Village People: Spookily inefficient

The farcical tales we have been reading recently about Russian spies are a reminder that the spooks are always with us.

So, as patriots, we have to hope that our spooks are better than their spooks at doing what spooks do, such as bugging people's conversations. David Cameron went to Spook Central this week to give them a morale-boosting talk. Unfortunately the microphones, er, didn't work. The Prime Minister has expressed the hope that the other electronic equipment these people use is more reliable.

Tories back a winner

When David Cameron is asked privately who he is backing in the never-ending Labour leadership election, his stock answer has been Ed Balls. This is an in-joke, based on the premise that Ed Balls is so associated with all the negative aspects of the Gordon Brown years, and had such a struggle holding his seat in Morley and Outwood, that having him lead the Opposition would be a gift to the Government. This week they are not so certain that the joke is funny. Mr Balls has been running a very efficient operation, and went for the jugular over Michael Gove's error-strewn list of cancelled school building projects, causing Cameron's people to reflect that Mr Balls may not be much loved, but he could be dangerous across the Despatch Box.

Problems shedding pounds

Philip Hammond, the Transport Secretary, has an unforeseen problem. His department runs the car pool, which leases cars and drivers to government departments to ferry ministers around. In the diary published by the former Labour minister Chris Mullin there is a description of the shocked reaction when he decided he would rather walk. That was a lone stand by an unusual minister, but with departments facing budget cuts of up to 40 per cent, numerous ministers are regretfully deciding that their shoe leather will have to take the strain. This is fine, because the contracts between the departments and the central pool have a three-month break clause, so the money saved soon shows up on the departmental budgets. Mr Hammond's problem is that the car pool does not have a break clause in its contracts with the firms that supply the cars, and the drivers are on the civil service pay roll, so every pound saved by other departments is a pound added to his costs. He is hoping he can do deals with other public bodies to get them to hire ministerial cars – but of course they are all facing budget cuts too.

Lord Whiplash

Lord Laidlaw, the multimillionaire non-dom who gave up his place in the Lords this week to protect his cash mountain, had his uncomfortable moment in the public gaze two years ago after details of an orgy in a Monte Carlo hotel involving male and female prostitutes and cocaine were served up in the tabloids. After that, his fellow Tory peers used to say of him that at least he was someone who really knew how to take the whip.

One size doesn't fit all

When the Deputy Prime Minister, Nick Clegg, spoke to MPs about his plans for redrawing the boundaries of parliamentary constituencies, reducing the number of MPs by 50, there was a furious shout of protest from the Tory Andrew Turner. His complaint is unusual: Mr Clegg's plans would put him in a position where he is paid the same money to represent fewer voters, and Mr Turner does not want his workload thus reduced.

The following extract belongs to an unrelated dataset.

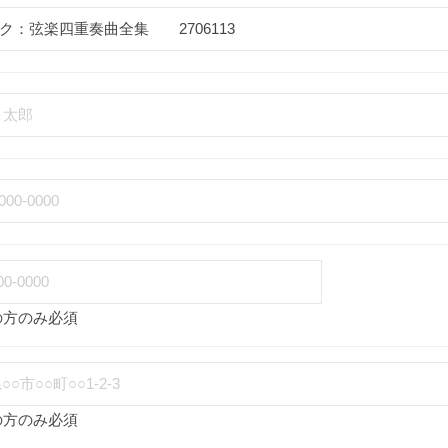
の方のみ必須
の方のみ必須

He is the MP for the Isle of Wight, where there are 100,706 people on the electoral roll. Mr Clegg has laid down that every constituency will have 75,000 voters. There are to be two exceptions – the Western Isles, and Orkney and Shetland – which have tiny electorates, but unique geographical status. The Isle of Wight is also unique. It is too big to be one constituency and too small to be divided in two. About a third of its electorate will therefore have to be represented by an MP whose main base will be across the water in Hampshire. Mr Turner is outraged. "I will be fighting to try to make Mr Clegg see sense," he says.